Buffett's farmer son talks about failures in fighting hunger

Howard Buffett, the oldest son of Omaha billionaire investor Warren Buffett, gave the keynote address at an anti-hunger event in Iowa this week.
The younger Buffett heads a foundation which sponsors agricultural projects in 40 countries, including many in Africa.
Buffett, who grows corn on a farm in Illinois, says he’s seen first-hand how the use of modern hybrid seeds in Africa is leading to dramatic cuts in yields and hardship for many farmers and their families.
“We will not be organic farmers, no way, but we want to take the success from each system and merge them together to achieve the best results,” he says. “I believe that combining biological farming techniques and new technology will provide the most dynamic and successful systems.”
Speaking at an event as part of the World Food Prize in Des Moines, Buffett says hybrid seeds and synthetic fertilizers need to be a part of the equation, but he says technology alone won’t solve the world’s hunger crisis.

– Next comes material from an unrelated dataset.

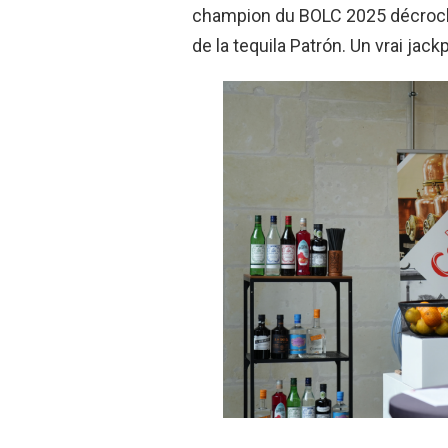
champion du BOLC 2025 décroche
de la tequila Patrón. Un vrai jackp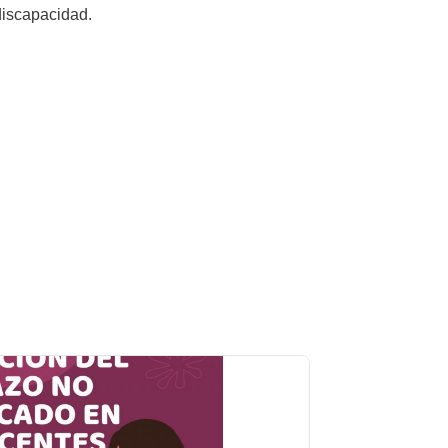
 discapacidad.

“Solutions have to be context-specific,” Buffett says. “We’ve failed at a lot of things, including our foundation, including decisions that I’ve made. We’ve failed because at times we’ve assumed what works here at home, what works in Asia, will work in Africa or Central America. It’s the wrong assumption to make.”
He adds, “We need to be smarter than that.”
During a recent trip to the western African nation of Liberia, a farmer showed Buffett how hybrid seeds used on the same land in back-to-back growing seasons produced significantly smaller, inferior ears of corn, not realizing the soil was depleted of nutrients and unaware of the benefits of crop rotation.
That farmer’s plan was to clear still more land to plant more of the hybrid corn in hopes of feeding his family and making a living.